On Tuesday 5th March, the nation will be reaching for the frying pans to celebrate Shrove Tuesday by cooking and eating some pancakes!

In Christian traditions, the 40 days immediately before Easter (known as Lent), are observed to remind Christians of the time Jesus was fasting in the desert before beginning his ministry. In earlier times, many Christians would forego certain foods during this period including meat, fish, eggs, fats and milk.

Lent officially begins on Ash Wednesday, so on Shrove Tuesday (the day immediately before), people traditionally held festivities to use up their stocks of milk, butter and fats. Making pancakes was the perfect way to not only do this, but to have a feast in anticipation of the fasting days to come, and ‘Pancake Day’ was born!

But whilst we all love a simple treat, how can we make our Shrove Tuesday celebrations a little healthier this year? We’ve put together some of our favourite options to help you keep up the tradition but add a healthier twist to the day too.

Start with a healthier pancake mix

A simple and traditional pancake batter includes:

300ml (or half a pint) of milk
100g flour (plain or self-raising)
2 eggs
A tablespoon of fat (e.g. vegetable oil or butter)
Pinch of salt

The ingredients should be beaten together and then fried lightly in a frying pan to create the pancake. The great thing about pancakes though is that you can vary the amount of fat, eggs and milk you use, depending on the texture you are trying to achieve.

Making a healthy pancake mix could include reducing the fat content, changing the milk to semi-skimmed or skimmed milk, and taking out any butter, but you can always experiment to see which combinations you prefer.

Add some protein powder to the mix to increase the protein content, needed by the body to build cells and it can help stave off hunger-pangs too.

A great and fun alternative that children love too, is to add some food colouring to the batter to create rainbow pancakes!

Make the toppings delicious but healthy

‘Sugar and lemon juice’ is a traditional topping which can pile on the calories; especially if you are not watching how many ‘spoonfuls of sugar’ are being used!
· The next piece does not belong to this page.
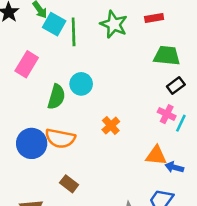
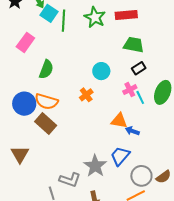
red rectangle: (154, 18) -> (126, 15), size x1.5
cyan circle: (81, 84) -> (101, 71), moved
pink cross: (167, 114) -> (130, 90), turned 32
cyan line: (181, 123) -> (140, 97), turned -56
brown rectangle: (69, 184) -> (46, 123), moved, size x1.5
Maple syrup, full-fat cream and ice-cream can have the same effect; but you could increase your fruit (and vegetable) intake by trying one of these alternatives:

Bananas, berries and honey
Greek or coconut yoghurt mixed with peaches and pears
Baked apples with a dash of cinnamon
Fresh strawberries with reduced-sugar jam or compote
Blueberries, raspberries and a drizzle of chocolate sauce

Pancakes can be savoury as well as sweet, so why not try a couple of savoury toppings such as?
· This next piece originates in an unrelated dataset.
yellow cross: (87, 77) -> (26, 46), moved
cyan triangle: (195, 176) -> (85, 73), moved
Ham, tomato and pineapple cubes
Goat’s cheese, spinach and bacon
Cucumbers, spring onions and carrots
Cream cheese and smoked salmon

Remember that children love to make faces and pictures with their food, so encourage some creative cookery art during your sessions.

Gluten-free options

Many people nowadays have food intolerances if not a full-blown allergy, and simply feel better avoiding certain foods such as flour, dairy or eggs. Since flour is one of the 3 main ingredients, you might think it difficult to replace flour in a pancake recipe, but you can mash up two large bananas, a pinch of cinnamon and some baking powder together with a whisked egg to form a batter that is gluten-free.

Allergy-aware

Making your pancakes nutritious, whilst being aware of any allergies that children have within your setting does not have to be difficult. If you are inviting people in to your setting to create pancakes, remind them of any allergies that you or the children have and avoid those in your recipes.

Eggs are one ingredient that can cause problems for some people, but you can easily get around this by using coconut oil or vegetable oil instead of eggs. However, be aware that this will increase your fat content.
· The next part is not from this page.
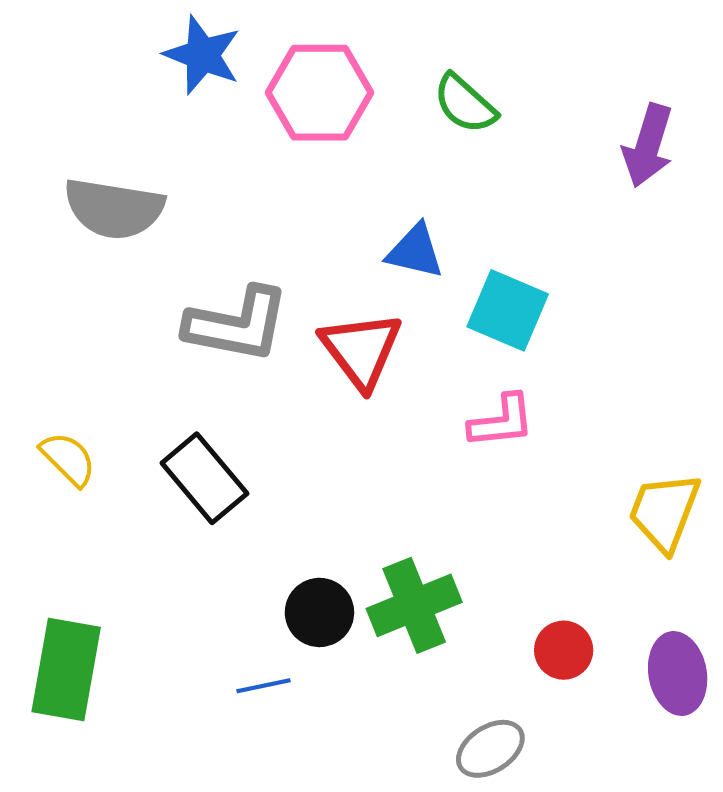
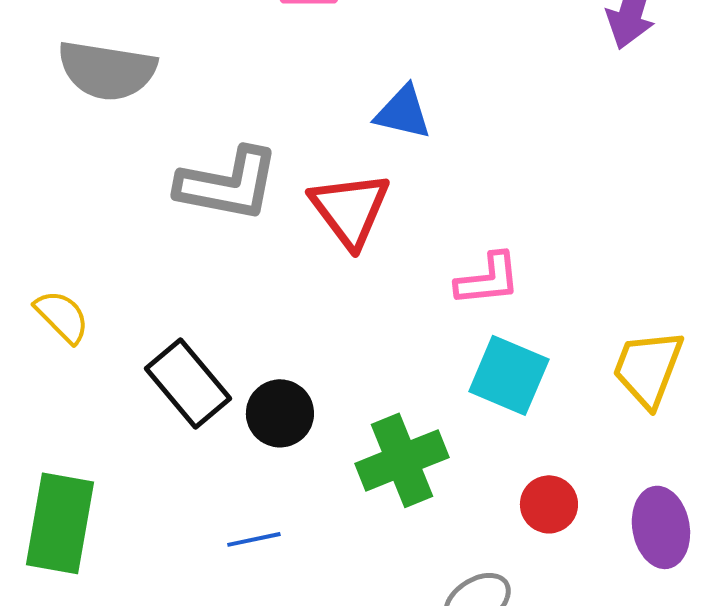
cyan square: (508, 310) -> (509, 375), moved
black rectangle: (204, 478) -> (188, 383), moved
black circle: (319, 612) -> (280, 413), moved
If people are allergic to milk, swap to Soya or Almond milk for a tasty alternative.

Vegan and vegetarian options

If you want to create a delicious vegan option, you can swap normal milk for soya milk; use self-raising flour instead of plain flour and 1 teaspoon of soya flour instead of eggs.

And finally – increase your exercise by running a pancake race!

Pancake Day is not just about eating – there’s always great fun to be had in a traditional pancake race too!

In medieval times, the ‘shriving bell’ (from the Latin word ‘shrove’ meaning ‘to confess one’s sins’) would be rung on Shrove Tuesday, calling people to church. Legend has it that one local woman realised she was late when she heard the bell, and ran out of her cottage as fast as she could, still clutching her frying pan of pancakes.

Ever since, people have held races up and down the country; some in fancy dress, some for charity, but all with a smile and a lucky flick of the wrist! Holding a pancake race is a great way to increase the active play sessions for the children in your setting.

You don’t have to use real pancakes if you’d rather not be clearing up 20 dropped ones; it’s just as much fun if you make a paper pancake or cut one out of material. And you could cut out some frying pan-shaped pieces of cardboard to give to the children to run with. The emphasis should be on having fun here, so let your imagination take over and have a happy and healthy Pancake Day!